So you have shown, in the lab, that plasma redshifts will preserve a crisp image of distant galaxies? I would really like to see those lab experiments.
No, I have spectral aging software by Holushko that tests that concept and it's fine.
I'm really sick and tired of going in circles with you over the Doppler shift claims you keep making. You're apparently in hardcore denial of scientific fact. No professional astronomer even uses Doppler redshift to explain cosmological redshift. If you refuse to the distinguish between Doppler redshift and cosmological redshift, what's the point of trying to have a conversation with you in the first place? It's like talking to dad because you're just making things up as you go!
What verified mechanisms did I ignore?
Besides the Wolf effect and Stark redshift? You've ignored pretty much every other possible mechanism related to plasma redshift and I don't think you've even provided a single published rebuttal of anything.
C# code is not a mechanism.
It's a *quantified* explanation of the observations based on *generic* models related to plasma redshift. It could apply to any and all of them. It's just a valid of a quantification as any that the mainstream have provided.
I can write a program based on gravity fairies if I want, and write the program so that the gravity fairies produce orbits that are consistent with what we observe.
That is *exactly* what the mainstream is doing, only they use "dark energy" faeries to make the match. I'm simply using *known physics* to explain those same features.
Such a program does not evidence gravity fairies. It is garbage in, garbage out. What you need to show is that plasmas act as the program models, and you haven't done that.
Boloney. I've done exactly what the mainstream did. I provided you mathematical support of concept. Your criticism are rather ironic from my perspective since 96 percent of mainstream theory is composed of invisible sky faeries that only show up in one and only one cosmology theory, certainly never in the lab.
Any time you absorb and emit you blur the image. Images of distant galaxies are not blurred.
Your first statement isn't necessarily true, so your second statement is a moot point.
Right, and that prediction fails. The CMB is not starlight.
Cosmology FAQ: Can the CMBR be redshifted starlight?
Pure unpublished handwaving. I'm amazed at the way folks argue their case based on unpublished website material. It's bizarre. Even the first sentence is highly suspect:
The CMB radiation is such a perfect fit to a blackbody that it cannot be made by stars. The reason for this is that stars are at best only pretty good blackbodies, and the usual absorption lines and band edges make them pretty bad blackbodies.
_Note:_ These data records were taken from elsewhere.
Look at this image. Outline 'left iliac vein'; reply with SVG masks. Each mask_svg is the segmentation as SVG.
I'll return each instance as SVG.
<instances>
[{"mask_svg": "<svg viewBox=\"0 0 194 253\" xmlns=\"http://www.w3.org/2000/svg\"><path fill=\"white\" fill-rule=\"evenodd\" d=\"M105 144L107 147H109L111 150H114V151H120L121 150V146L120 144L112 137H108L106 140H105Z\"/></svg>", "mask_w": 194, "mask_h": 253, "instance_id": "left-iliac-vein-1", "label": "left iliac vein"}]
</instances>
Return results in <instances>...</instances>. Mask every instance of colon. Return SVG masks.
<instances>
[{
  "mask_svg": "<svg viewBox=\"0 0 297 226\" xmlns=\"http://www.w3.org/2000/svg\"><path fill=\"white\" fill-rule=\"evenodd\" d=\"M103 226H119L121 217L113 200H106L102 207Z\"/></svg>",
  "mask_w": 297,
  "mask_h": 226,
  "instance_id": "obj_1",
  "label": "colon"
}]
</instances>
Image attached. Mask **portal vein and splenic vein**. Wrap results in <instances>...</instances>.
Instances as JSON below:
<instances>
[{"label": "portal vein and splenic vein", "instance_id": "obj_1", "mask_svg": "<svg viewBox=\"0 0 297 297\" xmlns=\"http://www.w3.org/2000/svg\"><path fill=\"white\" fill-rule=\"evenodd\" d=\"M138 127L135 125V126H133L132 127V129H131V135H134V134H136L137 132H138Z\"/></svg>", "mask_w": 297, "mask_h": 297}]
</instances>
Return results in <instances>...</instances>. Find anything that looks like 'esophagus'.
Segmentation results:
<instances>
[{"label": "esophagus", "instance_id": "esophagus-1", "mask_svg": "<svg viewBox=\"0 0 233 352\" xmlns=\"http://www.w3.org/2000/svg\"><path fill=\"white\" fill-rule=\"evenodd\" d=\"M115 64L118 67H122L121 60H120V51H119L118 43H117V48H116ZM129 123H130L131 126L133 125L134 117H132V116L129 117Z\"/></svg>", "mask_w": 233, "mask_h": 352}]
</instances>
http://zebu.uoregon.edu/~soper/Stars/color.html
That's devastating news to the mainstream because they use 'blackbody' calculations to determine the temperature of every star in the universe and they describe them as "black bodies" with "opaque" surfaces. Suddenly stars are "bad blackbodies' based on one web author's unpublished claims? Nobody is claiming or requiring that the stars act like a "black body" in the first place, it's the *plasma and particles of spacetime* that emit the light we observe in the CMB, not the stars themselves. The stars are actually 'filtered out' on purpose. Wow, what a lame website.
The light given off by stars does not match the curve for black body radiation.
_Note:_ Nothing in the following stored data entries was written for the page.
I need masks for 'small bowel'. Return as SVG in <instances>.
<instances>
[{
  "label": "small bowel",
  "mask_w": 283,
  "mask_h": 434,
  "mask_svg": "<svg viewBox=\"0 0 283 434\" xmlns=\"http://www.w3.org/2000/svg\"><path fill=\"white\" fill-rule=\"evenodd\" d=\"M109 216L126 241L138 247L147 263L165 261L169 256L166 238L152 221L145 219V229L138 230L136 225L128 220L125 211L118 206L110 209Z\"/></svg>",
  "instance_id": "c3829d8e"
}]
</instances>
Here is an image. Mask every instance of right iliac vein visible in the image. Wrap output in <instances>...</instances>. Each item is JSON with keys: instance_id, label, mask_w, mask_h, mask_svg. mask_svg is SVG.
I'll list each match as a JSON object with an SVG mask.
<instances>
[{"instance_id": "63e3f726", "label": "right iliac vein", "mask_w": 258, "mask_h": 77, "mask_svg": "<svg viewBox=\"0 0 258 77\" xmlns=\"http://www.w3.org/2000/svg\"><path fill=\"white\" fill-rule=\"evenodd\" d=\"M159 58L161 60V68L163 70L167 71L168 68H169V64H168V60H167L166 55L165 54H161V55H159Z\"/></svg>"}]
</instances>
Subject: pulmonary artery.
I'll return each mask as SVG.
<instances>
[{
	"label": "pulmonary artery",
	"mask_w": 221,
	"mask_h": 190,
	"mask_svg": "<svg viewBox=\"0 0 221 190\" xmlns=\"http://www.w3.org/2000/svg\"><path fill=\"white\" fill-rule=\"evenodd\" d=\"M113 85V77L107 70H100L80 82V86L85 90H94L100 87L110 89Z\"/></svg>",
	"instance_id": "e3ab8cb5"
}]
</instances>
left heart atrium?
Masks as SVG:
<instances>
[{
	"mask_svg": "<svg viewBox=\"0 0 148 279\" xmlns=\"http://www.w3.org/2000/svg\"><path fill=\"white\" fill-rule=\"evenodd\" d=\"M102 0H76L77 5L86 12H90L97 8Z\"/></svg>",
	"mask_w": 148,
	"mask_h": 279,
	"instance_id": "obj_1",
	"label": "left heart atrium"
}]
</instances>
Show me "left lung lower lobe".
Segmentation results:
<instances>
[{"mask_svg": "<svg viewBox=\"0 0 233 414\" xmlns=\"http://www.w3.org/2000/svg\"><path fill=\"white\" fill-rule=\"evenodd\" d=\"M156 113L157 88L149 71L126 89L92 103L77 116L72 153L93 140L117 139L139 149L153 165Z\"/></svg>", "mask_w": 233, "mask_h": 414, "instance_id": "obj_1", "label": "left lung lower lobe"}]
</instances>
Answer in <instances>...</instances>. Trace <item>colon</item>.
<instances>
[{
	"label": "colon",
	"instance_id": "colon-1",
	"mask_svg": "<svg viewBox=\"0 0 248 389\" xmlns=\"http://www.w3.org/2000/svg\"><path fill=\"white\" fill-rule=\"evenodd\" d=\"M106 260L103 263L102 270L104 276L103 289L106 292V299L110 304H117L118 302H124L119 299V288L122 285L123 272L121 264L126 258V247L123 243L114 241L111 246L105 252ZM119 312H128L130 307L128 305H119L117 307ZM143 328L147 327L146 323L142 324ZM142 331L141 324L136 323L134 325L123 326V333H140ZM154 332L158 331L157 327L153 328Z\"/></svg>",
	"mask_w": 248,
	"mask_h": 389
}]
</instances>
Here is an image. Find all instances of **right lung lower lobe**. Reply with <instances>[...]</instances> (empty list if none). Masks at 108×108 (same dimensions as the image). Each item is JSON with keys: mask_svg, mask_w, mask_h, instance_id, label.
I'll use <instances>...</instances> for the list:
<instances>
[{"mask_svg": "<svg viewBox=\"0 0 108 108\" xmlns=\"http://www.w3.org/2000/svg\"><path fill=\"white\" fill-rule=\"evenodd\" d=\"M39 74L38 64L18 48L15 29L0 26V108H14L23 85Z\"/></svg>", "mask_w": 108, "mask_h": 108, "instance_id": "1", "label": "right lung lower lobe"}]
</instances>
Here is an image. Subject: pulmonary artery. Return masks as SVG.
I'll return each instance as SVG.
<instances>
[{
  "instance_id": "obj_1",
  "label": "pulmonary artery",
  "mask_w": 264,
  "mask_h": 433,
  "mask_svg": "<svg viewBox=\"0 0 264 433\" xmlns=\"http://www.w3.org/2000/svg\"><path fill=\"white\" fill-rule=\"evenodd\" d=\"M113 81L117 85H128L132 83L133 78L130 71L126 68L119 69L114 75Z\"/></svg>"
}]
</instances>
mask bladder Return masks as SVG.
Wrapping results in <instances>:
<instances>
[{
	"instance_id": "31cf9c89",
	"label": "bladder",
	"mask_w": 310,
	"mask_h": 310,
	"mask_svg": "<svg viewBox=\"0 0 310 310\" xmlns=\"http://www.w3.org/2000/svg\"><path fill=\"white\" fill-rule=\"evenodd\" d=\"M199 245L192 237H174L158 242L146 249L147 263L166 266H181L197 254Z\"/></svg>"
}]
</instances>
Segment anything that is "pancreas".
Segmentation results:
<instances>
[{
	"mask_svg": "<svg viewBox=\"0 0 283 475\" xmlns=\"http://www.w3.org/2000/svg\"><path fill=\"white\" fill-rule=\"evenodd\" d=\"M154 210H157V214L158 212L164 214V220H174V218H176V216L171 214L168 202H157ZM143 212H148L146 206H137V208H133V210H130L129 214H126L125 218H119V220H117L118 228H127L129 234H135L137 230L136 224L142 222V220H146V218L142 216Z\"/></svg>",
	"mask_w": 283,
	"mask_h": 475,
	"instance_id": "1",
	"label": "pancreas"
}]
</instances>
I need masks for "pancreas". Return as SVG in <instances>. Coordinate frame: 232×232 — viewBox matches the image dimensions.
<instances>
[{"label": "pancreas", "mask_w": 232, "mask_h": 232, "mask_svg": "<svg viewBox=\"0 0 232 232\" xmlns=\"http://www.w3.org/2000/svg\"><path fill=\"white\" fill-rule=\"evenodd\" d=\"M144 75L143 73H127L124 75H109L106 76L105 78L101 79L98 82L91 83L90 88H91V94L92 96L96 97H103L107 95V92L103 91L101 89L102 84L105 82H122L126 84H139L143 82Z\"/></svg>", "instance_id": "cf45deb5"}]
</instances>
Boloney. It may not be a "perfect' fit, but it's certainly good enough for astronomers to use in terms of guestimating the temperature of the object in question. I love how you simply ignore the whole method they use to determine the temperature of a star.
If the CMB was produced by starlight then we would expect to see deviations from the black body curve as seen in stars. It isn't there.
No we would not. Again, that's pure handwaving on your part. It's not the suns that produce the background light we're observing, it's the *particles in spacetime* that do that. The original emitter doesn't even need to be a "black body' to begin with because we filtering out he emitters themselves to that all we observe is the background temperature of spacetime.
The CMB exactly matches black body radiation just as it should if the BB model is correct. PC fails this very important test.
That isn't a "test", that's a ridiculous handwave from some guys website that clearly makes a "questionable' set of assumptions to begin with. When astronomers calculate the temperature of stars they consider them to be a "black body". Suddenly now you're going to simply ignore that fact, and make just the opposite claim that suns are "bad blackbodies". Talk about wanting to have your cake and eat it too. If sun's are actually "bad blackbodies" you just falsified mainstream theory. Congrats for falsifying every mainstream theory under the sun.
Why good is a GIGO program? The map is not the territory.
What good is you code related to invisible sky entities. You put 96 percent garbage in, so you got 96 percent garbage out.
The current PC model still does not match the measured CMB. It isn't starlight as the PC model requires.
Boloney. Your simply handwaving based on false statements from some guys website. Your opinions aren't even based upon *published* materials, and the very first paragraph, if actually true, would necessarily falsify mainstream claims about the temperatures of every sun in the universe.